Goliath’s apparel consisted of a brass helmet and a coat of mail that weighed five thousand shekels. One shekel is equivalent to 0.396832 ounces, which makes the total weight of Goliath’s armor of mail 125.0021 pounds!
That’s intimidating in and of itself!
Add to that “…greaves of brass upon his legs, and a target of brass between his shoulders. And the staff of his spear was like a weaver’s beam; and his spear’s head weighed six hundred shekels of iron: [that’s 240 pounds!] and one bearing a shield went before him.”
When one weighs this (no pun intended!) along with how tall he was, if in fact he was over nine feet tall, that explains why the Philistines were almost impossible to defeat. However, according to how the story continues, a shepherd boy, note the word “boy” here, by the name of David enters the scene.

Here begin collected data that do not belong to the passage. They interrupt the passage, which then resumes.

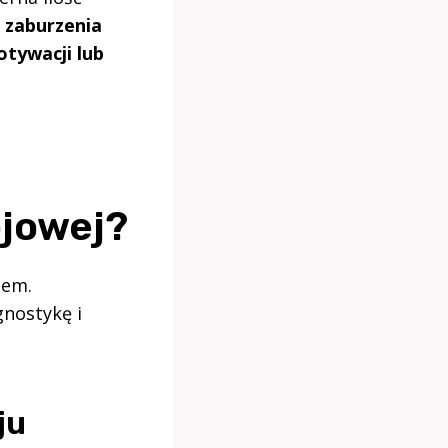
 zaburzenia
otywacji lub
jowej?
lem.
gnostykę i
ju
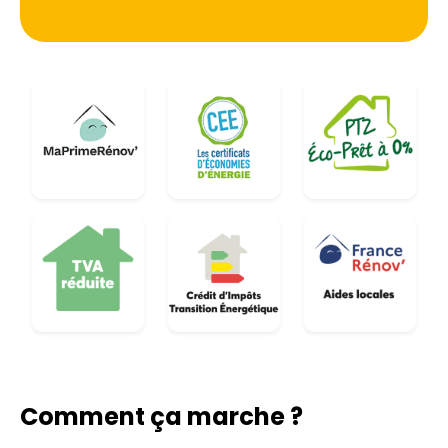
Comment ça marche ?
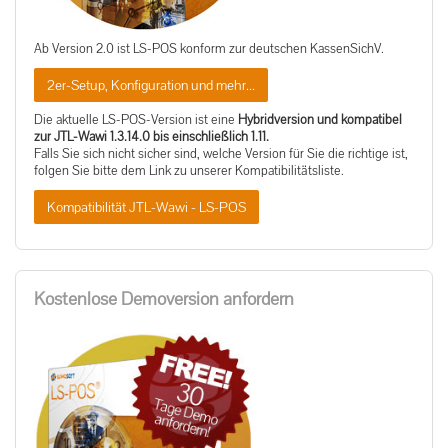
Ab Version 2.0 ist LS-POS konform zur deutschen KassenSichV.
2er-Setup, Konfiguration und mehr...
Die aktuelle LS-POS-Version ist eine
Hybridversion und kompatibel
zur JTL-Wawi 1.3.14.0 bis einschließlich 1.11.
Falls Sie sich nicht sicher sind, welche Version für Sie die richtige ist,
folgen Sie bitte dem Link zu unserer Kompatibilitätsliste.
Kompatibilität JTL-Wawi - LS-POS
Kostenlose Demoversion anfordern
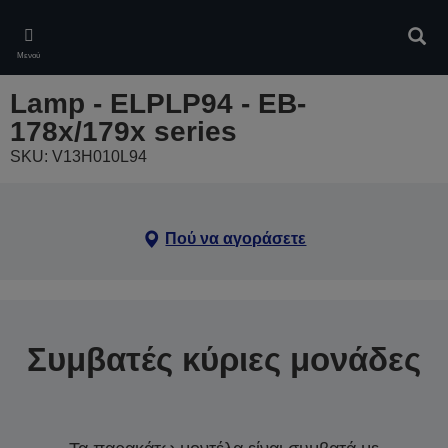
Skip
to
Αναζ
main
Μενού
content
Lamp - ELPLP94 - EB-
178x/179x series
SKU: V13H010L94
Πού να αγοράσετε
Συμβατές κύριες μονάδες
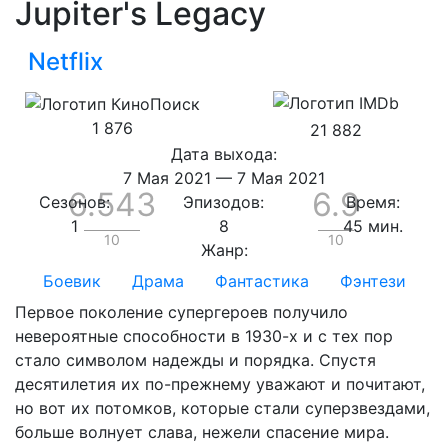
Jupiter's Legacy
Netflix
1 876
21 882
Дата выхода:
7 Мая 2021
—
7 Мая 2021
6.543
6.9
Сезонов:
Эпизодов:
Время:
1
8
45 мин.
10
10
Жанр:
Боевик
Драма
Фантастика
Фэнтези
Первое поколение супергероев получило
невероятные способности в 1930-х и с тех пор
стало символом надежды и порядка. Спустя
десятилетия их по-прежнему уважают и почитают,
но вот их потомков, которые стали суперзвездами,
больше волнует слава, нежели спасение мира.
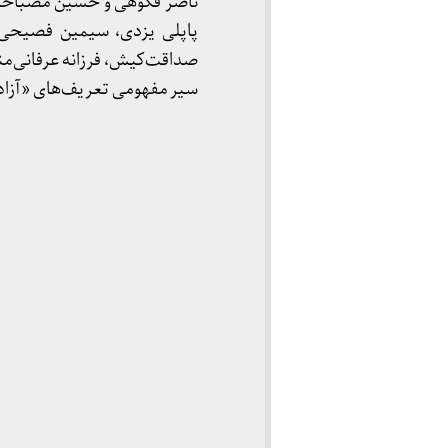
ناصر فکوهی و حسین مصباحیان 
پاپلی یزدی، سیمین فصیحی،
صداقت‌کیش، فرزانه عرفانی‌منش
سیر مفهومی تعریف‌های «آزادی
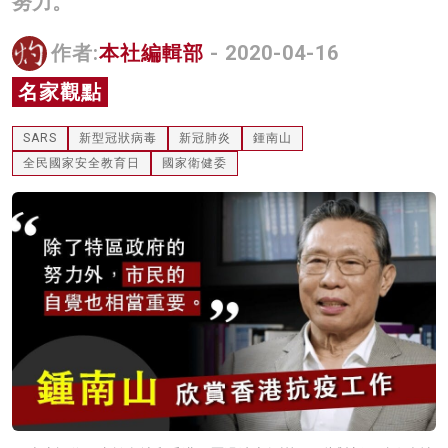
努力。
名家榜
作者:
本社編輯部
- 2020-04-16
灼見活動
名家觀點
關於我們
SARS
新型冠狀病毒
新冠肺炎
鍾南山
全民國家安全教育日
國家衛健委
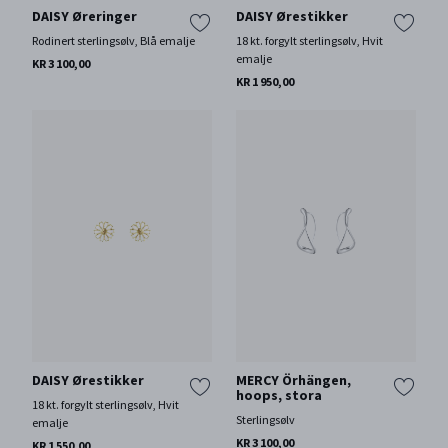
DAISY Øreringer
DAISY Ørestikker
Rodinert sterlingsølv, Blå emalje
18 kt. forgylt sterlingsølv, Hvit
emalje
KR 3 100,00
KR 1 950,00
DAISY Ørestikker
MERCY Örhängen,
hoops, stora
18 kt. forgylt sterlingsølv, Hvit
Sterlingsølv
emalje
KR 3 100,00
KR 1 550,00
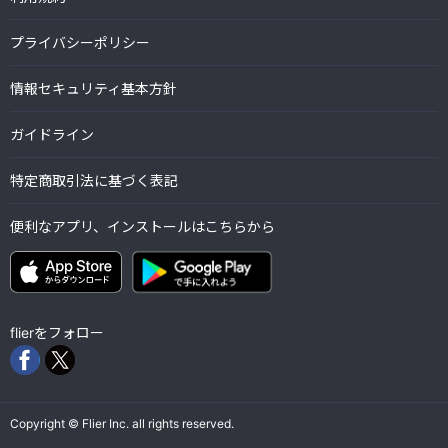
プライバシーポリシー
情報セキュリティ基本方針
ガイドライン
特定商取引法に基づく表記
便利なアプリ、インストールはこちらから
flierをフォロー
Copyright © Flier Inc. all rights reserved.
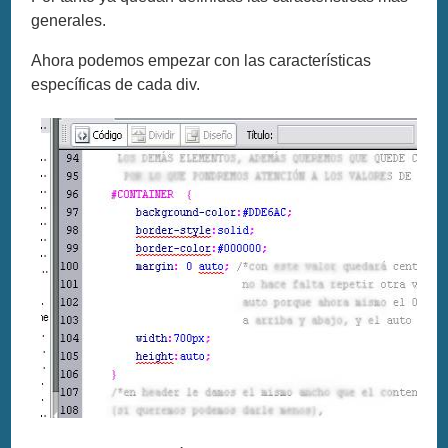
generales.
Ahora podemos empezar con las características
específicas de cada div.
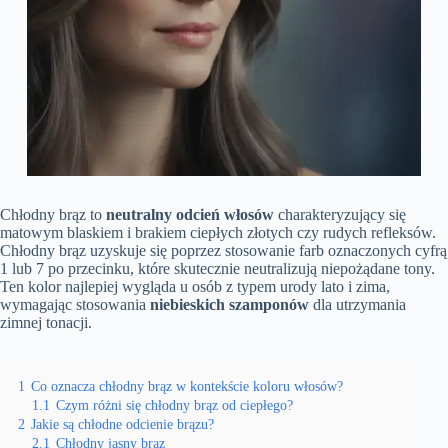
Chłodny brąz to
neutralny odcień włosów
charakteryzujący się
matowym blaskiem i brakiem ciepłych złotych czy rudych refleksów.
Chłodny brąz uzyskuje się poprzez stosowanie farb oznaczonych cyfrą
1 lub 7 po przecinku, które skutecznie neutralizują niepożądane tony.
Ten kolor najlepiej wygląda u osób z typem urody lato i zima,
wymagając stosowania
niebieskich szamponów
dla utrzymania
zimnej tonacji.
1
Co oznacza chłodny brąz w kontekście koloru włosów?
1.1
Czym różni się chłodny brąz od ciepłego?
2
Jakie są chłodne odcienie brązu?
2.1
Chłodny jasny brąz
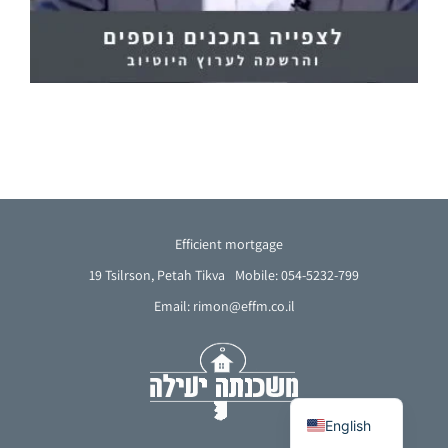
Efficient mortgage
19 Tsilrson, Petah Tikva
Mobile: 054-5232-799
Email: rimon@effm.co.il
French
Arabic
Hebrew
English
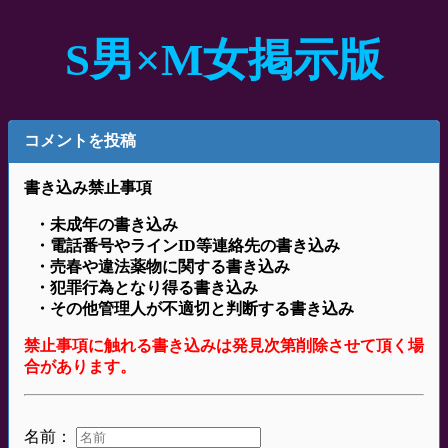
S男×M女掲示版
コメントを投稿
書き込み禁止事項
・未成年の書き込み
・電話番号やラインID等連絡先の書き込み
・売春や違法薬物に関する書き込み
・犯罪行為となり得る書き込み
・その他管理人が不適切と判断する書き込み
禁止事項に触れる書き込みは発見次第削除させて頂く場
合があります。
名前：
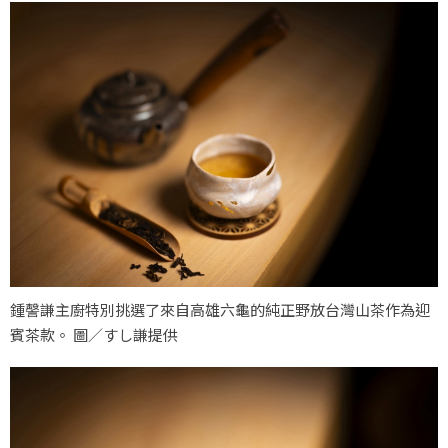
鍾謦謙主廚特別挑選了來自高雄六龜的純正野放台灣山茶作為迎
賓茶款。 圖／すし謙提供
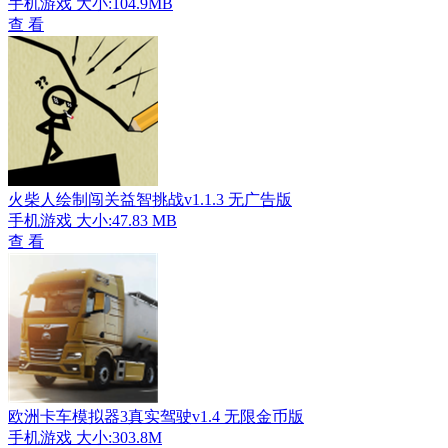
手机游戏
大小:104.9MB
查 看
火柴人绘制闯关益智挑战v1.1.3 无广告版
手机游戏
大小:47.83 MB
查 看
欧洲卡车模拟器3真实驾驶v1.4 无限金币版
手机游戏
大小:303.8M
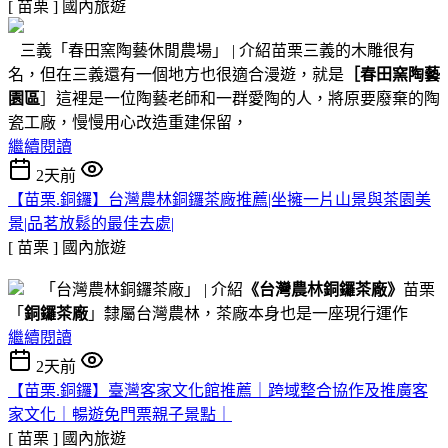
[ 苗栗 ]
國內旅遊
三義「春田窯陶藝休閒農場」 | 介紹苗栗三義的木雕很有
名，但在三義還有一個地方也很適合漫遊，就是
［春田窯陶藝
園區
］這裡是一位陶藝老師和一群愛陶的人，將原要廢棄的陶
瓷工廠，慢慢用心改造重建保留，
繼續閱讀
2天前
【苗栗.銅鑼】台灣農林銅鑼茶廠推薦|坐擁一片山景與茶園美
景|品茗放鬆的最佳去處|
[ 苗栗 ]
國內旅遊
「台灣農林銅鑼茶廠」 | 介紹
《台灣農林銅鑼茶廠》
苗栗
「
銅鑼茶廠
」隸屬台灣農林，茶廠本身也是一座現行運作
繼續閱讀
2天前
【苗栗.銅鑼】臺灣客家文化館推薦｜跨域整合協作及推廣客
家文化｜暢遊免門票親子景點｜
[ 苗栗 ]
國內旅遊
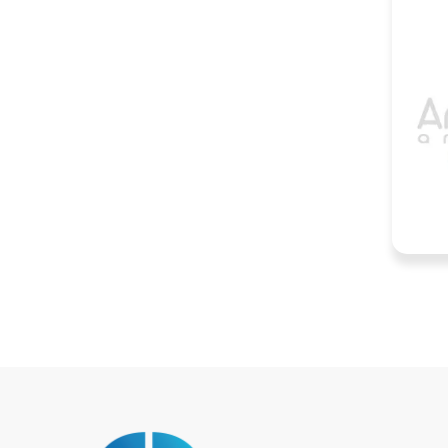
PCF79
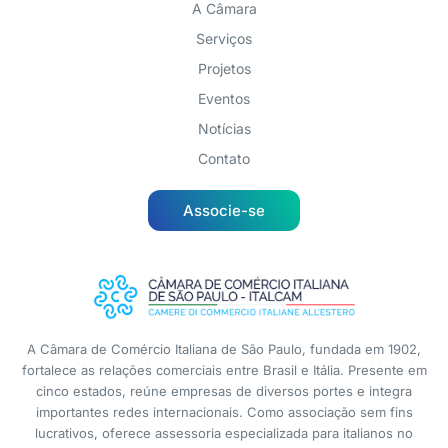
A Câmara
Serviços
Projetos
Eventos
Notícias
Contato
Associe-se
A Câmara de Comércio Italiana de São Paulo, fundada em 1902,
fortalece as relações comerciais entre Brasil e Itália. Presente em
cinco estados, reúne empresas de diversos portes e integra
importantes redes internacionais. Como associação sem fins
lucrativos, oferece assessoria especializada para italianos no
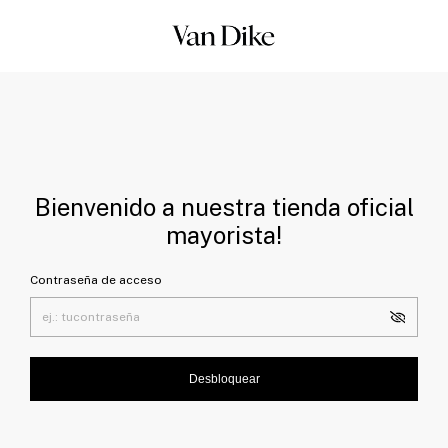
Bienvenido a nuestra tienda oficial
mayorista!
Contraseña de acceso
Desbloquear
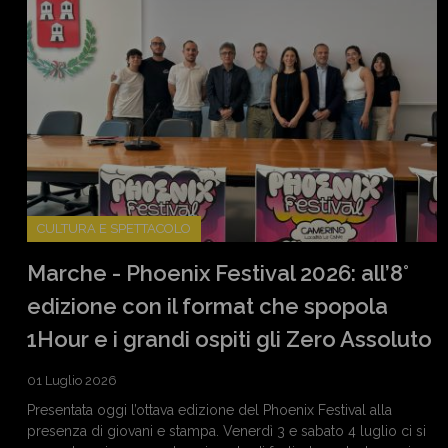
CULTURA E SPETTACOLO
Marche - Phoenix Festival 2026: all’8°
edizione con il format che spopola
1Hour e i grandi ospiti gli Zero Assoluto
01 Luglio 2026
Presentata oggi l’ottava edizione del Phoenix Festival alla
presenza di giovani e stampa. Venerdì 3 e sabato 4 luglio ci si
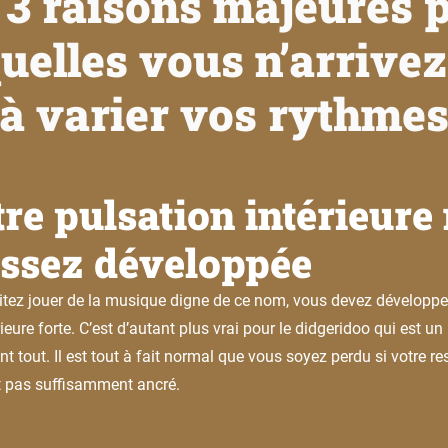
 3 raisons majeures 
uelles vous n’arrive
à varier vos rythme
tre pulsation intérieure 
assez développée
itez jouer de la musique digne de ce nom, vous devez développe
ieure forte. C’est d’autant plus vrai pour le didgeridoo qui est u
t tout. Il est tout à fait normal que vous soyez perdu si votre re
t pas suffisamment ancré.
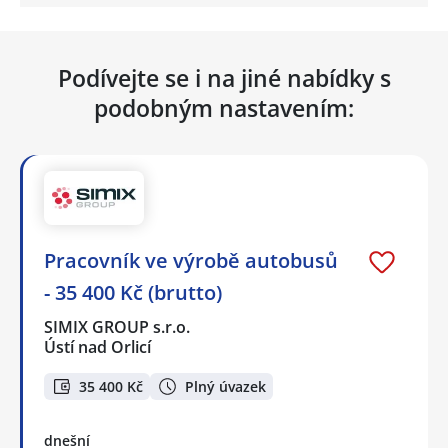
Podívejte se i na jiné nabídky s
podobným nastavením:
Pracovník ve výrobě autobusů
- 35 400 Kč (brutto)
SIMIX GROUP s.r.o.
Ústí nad Orlicí
35 400 Kč
Plný úvazek
dnešní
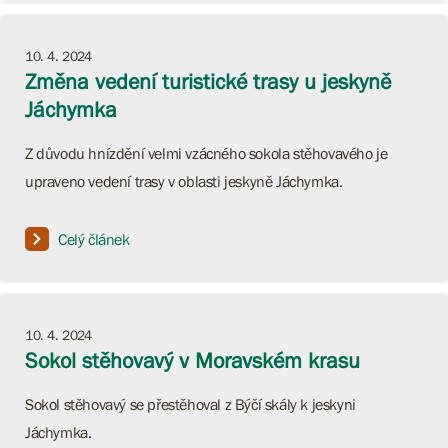
10. 4. 2024
Změna vedení turistické trasy u jeskyně
Jáchymka
Z důvodu hnízdění velmi vzácného sokola stěhovavého je
upraveno vedení trasy v oblasti jeskyně Jáchymka.
Celý článek
10. 4. 2024
Sokol stěhovavý v Moravském krasu
Sokol stěhovavý se přestěhoval z Býčí skály k jeskyni
Jáchymka.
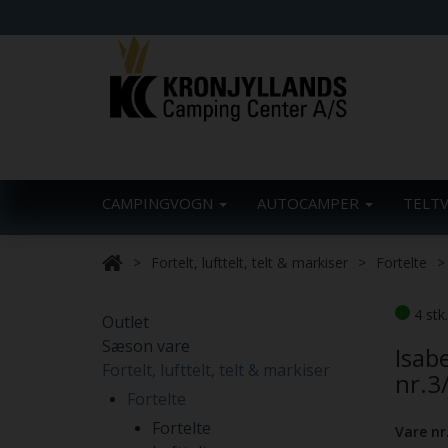
CAMPINGVOGN
AUTOCAMPER
TELT
Fortelt, lufttelt, telt & markiser
Fortelte
4 stk
Outlet
Sæson vare
Isab
Fortelt, lufttelt, telt & markiser
nr.3
Fortelte
Fortelte
Vare nr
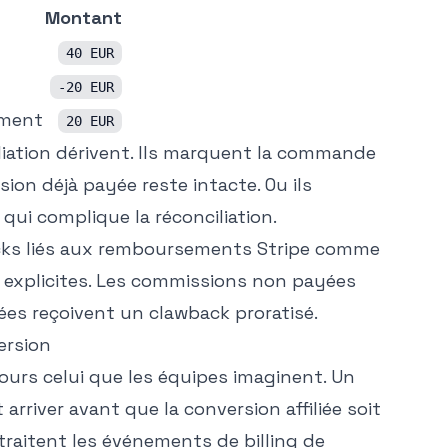
Montant
40 EUR
-20 EUR
ement
20 EUR
filiation dérivent. Ils marquent la commande
on déjà payée reste intacte. Ou ils
 qui complique la réconciliation.
cks liés aux remboursements Stripe comme
 explicites. Les commissions non payées
ées reçoivent un clawback proratisé.
ersion
ours celui que les équipes imaginent. Un
iver avant que la conversion affiliée soit
raitent les événements de billing de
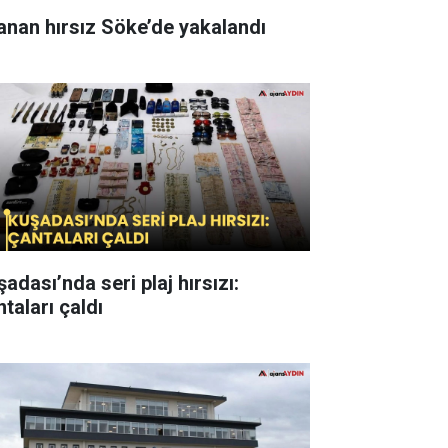
anan hırsız Söke’de yakalandı
adası’nda seri plaj hırsızı:
taları çaldı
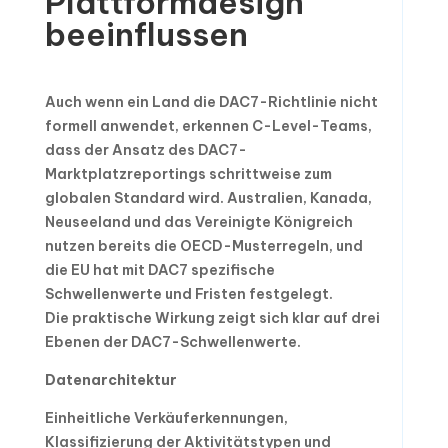
Plattformdesign
beeinflussen
Auch wenn ein Land die DAC7-Richtlinie nicht
formell anwendet, erkennen C-Level-Teams,
dass der Ansatz des DAC7-
Marktplatzreportings schrittweise zum
globalen Standard wird. Australien, Kanada,
Neuseeland und das Vereinigte Königreich
nutzen bereits die OECD-Musterregeln, und
die EU hat mit DAC7 spezifische
Schwellenwerte und Fristen festgelegt.
Die praktische Wirkung zeigt sich klar auf drei
Ebenen der DAC7-Schwellenwerte.
Datenarchitektur
Einheitliche Verkäuferkennungen,
Klassifizierung der Aktivitätstypen und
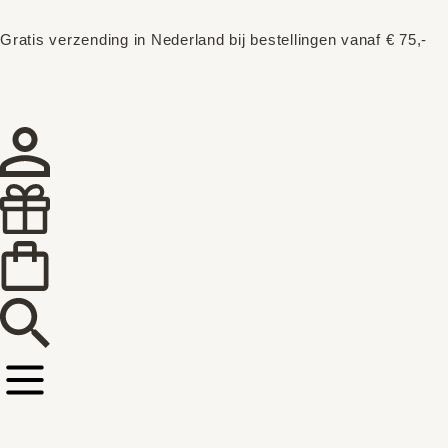
Gratis verzending in Nederland bij bestellingen vanaf € 75,-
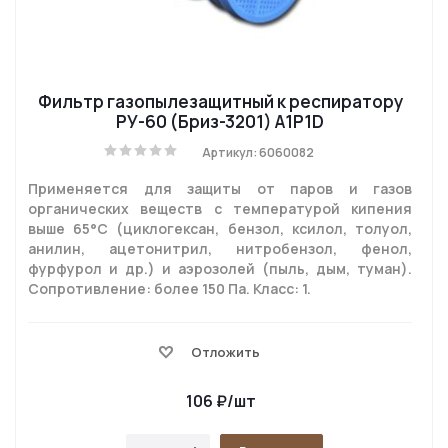
Фильтр газопылезащитный к респиратору
РУ-60 (Бриз-3201) A1P1D
Артикул: 6060082
Применяется для защиты от паров и газов
органических веществ с температурой кипения
выше 65°С (циклогексан, бензол, ксилол, толуол,
анилин, ацетонитрил, нитробензол, фенол,
фурфурол и др.) и аэрозолей (пыль, дым, туман).
Сопротивление: более 150 Па. Класс: 1.
Отложить
106
₽
/шт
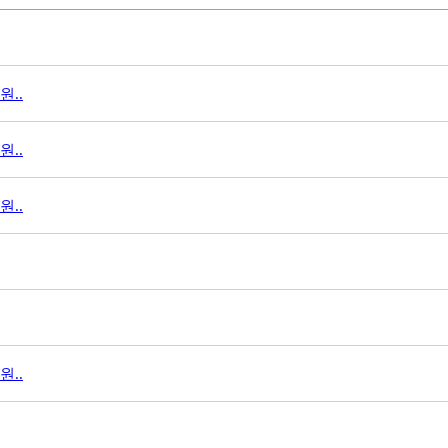
..
..
..
..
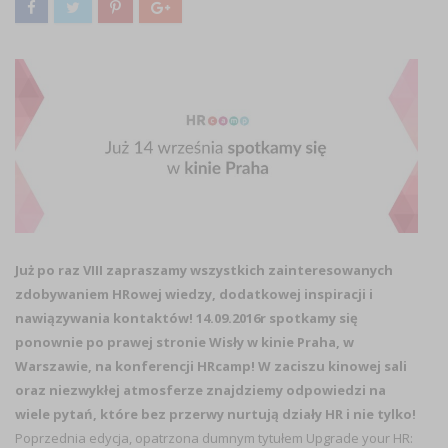
Już po raz VIII zapraszamy wszystkich zainteresowanych
zdobywaniem HRowej wiedzy, dodatkowej inspiracji i
nawiązywania kontaktów! 14.09.2016r spotkamy się
ponownie po prawej stronie Wisły w kinie Praha, w
Warszawie, na konferencji HRcamp! W zaciszu kinowej sali
oraz niezwykłej atmosferze znajdziemy odpowiedzi na
wiele pytań, które bez przerwy nurtują działy HR i nie tylko!
Poprzednia edycja, opatrzona dumnym tytułem Upgrade your HR:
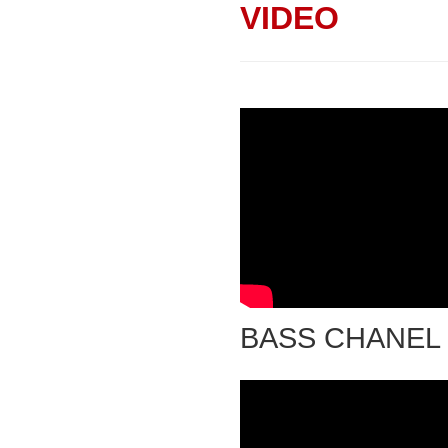
VIDEO
BASS CHANEL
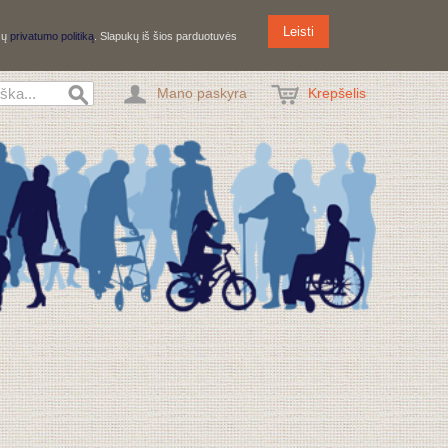
Leisti
ūsų
privatumo politiką
. Slapukų iš šios parduotuvės
Mano paskyra
Krepšelis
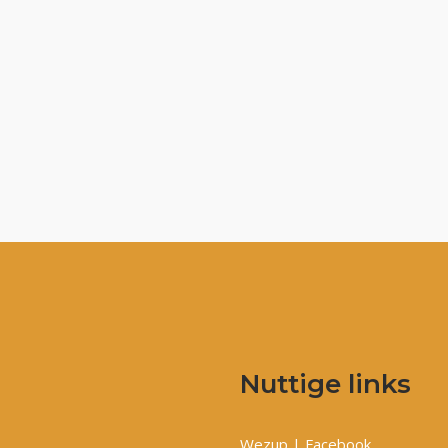
Nuttige links
Wezup | Facebook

David was sent by his father to bring food for his brothers, who were part of the Israelite army of King Saul, to where the battle between the Israelites and the Philistines was supposed to occur. By the time David arrived, King Saul was trying to figure out how to defeat Goliath and the rest of the Philistines, but no one wanted to go up against the giant, Goliath.
David overheard from other men in the camp what Saul the king will give to any man who defeats Goliath. The rewards were “great riches” and marriage to King Saul’s daughter. David expressed an interest in taking on Goliath, which may seem at first his motivation, but in the following chapter, Samuel 18:18, we read, “And David said unto Saul, who am I? and what is my life, or my father’s family in Israel, that I should be son-in-law to the king?” This seems to indicate David’s humility rather than pride and ego.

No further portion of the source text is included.